Activity: State only how many lines of the records contain the string "Next".

Data for review:
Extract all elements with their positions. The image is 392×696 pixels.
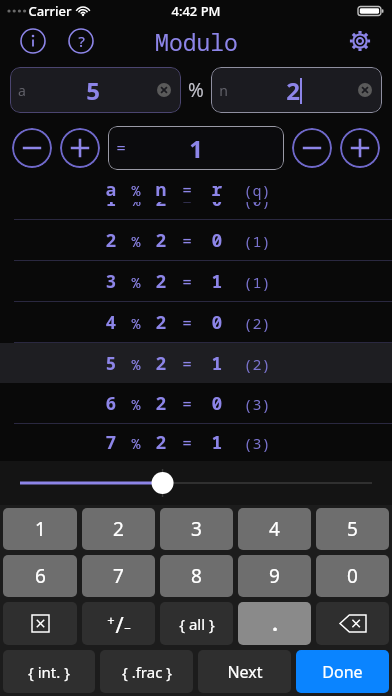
- button[interactable]: .: [238, 602, 311, 645]
- button[interactable]: 2: [82, 508, 155, 550]
- staticText: (0): [232, 190, 282, 210]
- staticText: 2: [150, 187, 172, 212]
- staticText: =: [172, 189, 202, 211]
- staticText: %: [122, 394, 150, 414]
- button[interactable]: { all }: [160, 602, 233, 645]
- staticText: +: [107, 611, 115, 629]
- button[interactable]: 4: [238, 508, 311, 550]
- button[interactable]: 1: [0, 179, 392, 219]
- button[interactable]: 3: [160, 508, 233, 550]
- staticText: 6: [100, 391, 122, 416]
- staticText: %: [188, 77, 204, 103]
- button[interactable]: { int. }: [3, 650, 95, 693]
- staticText: =: [172, 393, 202, 415]
- staticText: { all }: [179, 614, 215, 634]
- staticText: 6: [35, 563, 46, 589]
- staticText: (q): [232, 180, 282, 200]
- staticText: 2: [150, 310, 172, 335]
- staticText: r: [202, 177, 232, 202]
- staticText: =: [172, 230, 202, 252]
- staticText: %: [122, 313, 150, 333]
- button[interactable]: 5: [316, 508, 389, 550]
- button[interactable]: 7: [0, 424, 392, 461]
- staticText: 3: [100, 269, 122, 294]
- staticText: %: [122, 272, 150, 292]
- button[interactable]: [20, 468, 372, 498]
- button[interactable]: Info: [16, 24, 50, 58]
- staticText: 4:42 PM: [171, 2, 221, 20]
- button[interactable]: 1: [3, 508, 77, 550]
- staticText: 1: [202, 351, 232, 376]
- staticText: 5: [100, 351, 122, 376]
- staticText: =: [172, 353, 202, 375]
- button[interactable]: 2: [0, 220, 392, 260]
- button[interactable]: Decrease a: [12, 128, 52, 168]
- staticText: { .frac }: [122, 662, 172, 682]
- staticText: %: [122, 190, 150, 210]
- staticText: Modulo: [155, 26, 238, 57]
- button[interactable]: 6: [0, 383, 392, 423]
- button[interactable]: 5: [0, 343, 392, 383]
- staticText: .: [272, 610, 278, 637]
- staticText: 5: [86, 74, 100, 107]
- staticText: 7: [113, 563, 124, 589]
- staticText: (1): [232, 231, 282, 251]
- staticText: ?: [78, 31, 85, 51]
- button[interactable]: Backspace: [316, 602, 389, 645]
- staticText: 2: [150, 228, 172, 253]
- button[interactable]: 7: [82, 555, 155, 597]
- staticText: %: [122, 354, 150, 374]
- staticText: n: [219, 81, 228, 100]
- staticText: 0: [202, 391, 232, 416]
- button[interactable]: a: [10, 67, 181, 113]
- button[interactable]: 9: [238, 555, 311, 597]
- staticText: =: [172, 312, 202, 334]
- staticText: a: [100, 177, 122, 202]
- button[interactable]: Decrease n: [292, 128, 332, 168]
- staticText: 5: [347, 516, 358, 542]
- staticText: 0: [202, 187, 232, 212]
- staticText: 2: [100, 228, 122, 253]
- staticText: Done: [322, 661, 363, 683]
- staticText: 1: [202, 269, 232, 294]
- button[interactable]: n: [211, 67, 382, 113]
- button[interactable]: Clear: [3, 602, 77, 645]
- button[interactable]: 3: [0, 261, 392, 301]
- staticText: Carrier: [28, 2, 72, 20]
- button[interactable]: +: [82, 602, 155, 645]
- staticText: (1): [232, 272, 282, 292]
- staticText: Next: [227, 661, 263, 683]
- staticText: n: [150, 177, 172, 202]
- button[interactable]: 4: [0, 302, 392, 342]
- button[interactable]: Increase a: [60, 128, 100, 168]
- staticText: 1: [100, 187, 122, 212]
- staticText: 3: [191, 516, 202, 542]
- staticText: =: [172, 179, 202, 201]
- staticText: %: [122, 433, 150, 453]
- staticText: 1: [35, 516, 46, 542]
- staticText: 0: [202, 228, 232, 253]
- staticText: =: [172, 271, 202, 293]
- button[interactable]: Done: [296, 650, 389, 693]
- staticText: 2: [150, 391, 172, 416]
- staticText: %: [122, 180, 150, 200]
- staticText: 0: [347, 563, 358, 589]
- button[interactable]: 6: [3, 555, 77, 597]
- staticText: a: [18, 81, 26, 100]
- staticText: =: [172, 432, 202, 454]
- button[interactable]: 0: [316, 555, 389, 597]
- button[interactable]: Help: [64, 24, 98, 58]
- button[interactable]: 8: [160, 555, 233, 597]
- staticText: 2: [150, 430, 172, 455]
- staticText: 2: [150, 351, 172, 376]
- button[interactable]: Settings: [342, 23, 378, 59]
- button[interactable]: =: [108, 126, 284, 170]
- button[interactable]: Next: [198, 650, 291, 693]
- button[interactable]: { .frac }: [100, 650, 193, 693]
- staticText: (2): [232, 354, 282, 374]
- button[interactable]: Increase n: [340, 128, 380, 168]
- staticText: =: [116, 137, 126, 159]
- staticText: 1: [189, 132, 203, 165]
- staticText: 1: [202, 430, 232, 455]
- staticText: 0: [202, 310, 232, 335]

Solution for this task: 2